HP decides to keep its PC business

HP came to its senses this week and decided that ex-CEO Leo Apotheker’s decision to pull out of the PC market he didn’t understand was a bad decision. They’re staying in.

IBM stayed in the PC business much longer than was profitable because it helped them sell other things, like software, services, and servers. Eventually IBM decided that didn’t make any sense anymore, and sold the business to Lenovo.

But HP wasn’t losing money on PCs. They just aren’t immensely profitable. But here’s the thing: Selling PCs allows HP to sell a lot of other things. And HP sells a larger number of those other things than IBM.

HP should know this better than anyone. HP sells printers at a loss, for one and only one reason: to sell ink at a tremendous profit. So wouldn’t it make sense to sell PCs at a 5% profit in order to sell more printers at a loss in order to sell still more ink cartridges at a 5,000% profit?

And their suppliers like it too. Buying more PC components than anyone else gives them better prices on the components that go into printers and servers and other products. That lessens the loss HP takes on its printers and makes its servers more profitable.

On the consumer side, retailers love it because they can bundle printers and PCs from a single vendor. They’d rather deal with one vendor and negotiate for a discount, which HP should oblige thanks to the opportunity to sell ink in the future.

On the business side, “one neck to choke” is HP nemesis Oracle’s mantra, and HP can meet it. They can’t sell operating systems and they don’t have a lot of software to sell, but they have everything else you need: desktop PCs, printers, network equipment, servers, and service contracts.
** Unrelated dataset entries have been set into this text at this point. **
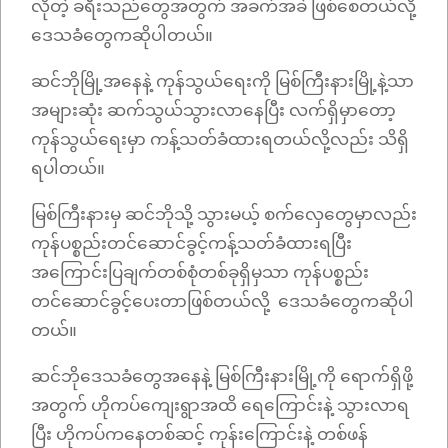
လိုတဲ့ ခရီးသည်တွေအတွက် အခက်အခဲ ဖြစ်စေတယ်လို့
ဒေသခံတွေကဆိုပါတယ်။
ဆင်ဘိုမြို့အနေနဲ့ ကုန်သွယ်ရေးကို မြစ်ကြီးနားမြို့နဲ့သာ
အများဆုံး ဆက်သွယ်သွားလာနေပြီး လက်ရှိမှာတော့
ကုန်သွယ်ရေးမှာ ကန့်သတ်ခံထားရတယ်လို့လည်း သိရှိ
ရပါတယ်။
မြစ်ကြီးနားမှ ဆင်ဘိုသို့ သွားမယ့် စက်လှေတွေမှာလည်း
ကုန်ပစ္စည်းတင်ဆောင်ခွင့်ကန့်သတ်ခံထားရပြီး
အကြောင်းပြချက်တစ်စုံတစ်ခုရှိမှသာ ကုန်ပစ္စည်း
တင်ဆောင်ခွင့်ပေးတာဖြစ်တယ်လို့ ဒေသခံတွေကဆိုပါ
တယ်။
ဆင်ဘိုဒေသခံတွေအနေနဲ့ မြစ်ကြီးနားမြို့ကို ရောက်ရှိဖို့
အတွက် ဟိုကပ်ကျေးရွာအထိ ရေကြောင်းနဲ့ သွားလာရ
ပြီး ဟိုကပ်ကနေတစ်ဆင့် ကုန်းကြောင်းနဲ့ တစ်ဖန်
IBM sold PCs at a loss in order to support those other businesses, and that was without having a printer business to speak of. If it made sense for IBM to lose money to support those businesses, it makes sense for HP to sell PCs at a small profit in order to do so.

If the PC business is an albatross for HP, the simple answer is they’re doing it wrong. Every single buyer for HP PCs is a likely buyer for something else HP does, especially on the business side. HP already sells more PCs and printers than anybody else. They need to be offering the rest of the package to those customers.

Getting into software is fine–it would complement the other things HP is doing. But it should complement those businesses, not replace them.

It did for IBM, but that was a process that grew over the course of nearly 20 years. It didn’t happen overnight there either. And HP still has profitable PC and printer businesses. IBM had neither. Why emulate IBM when the potential is there to do better?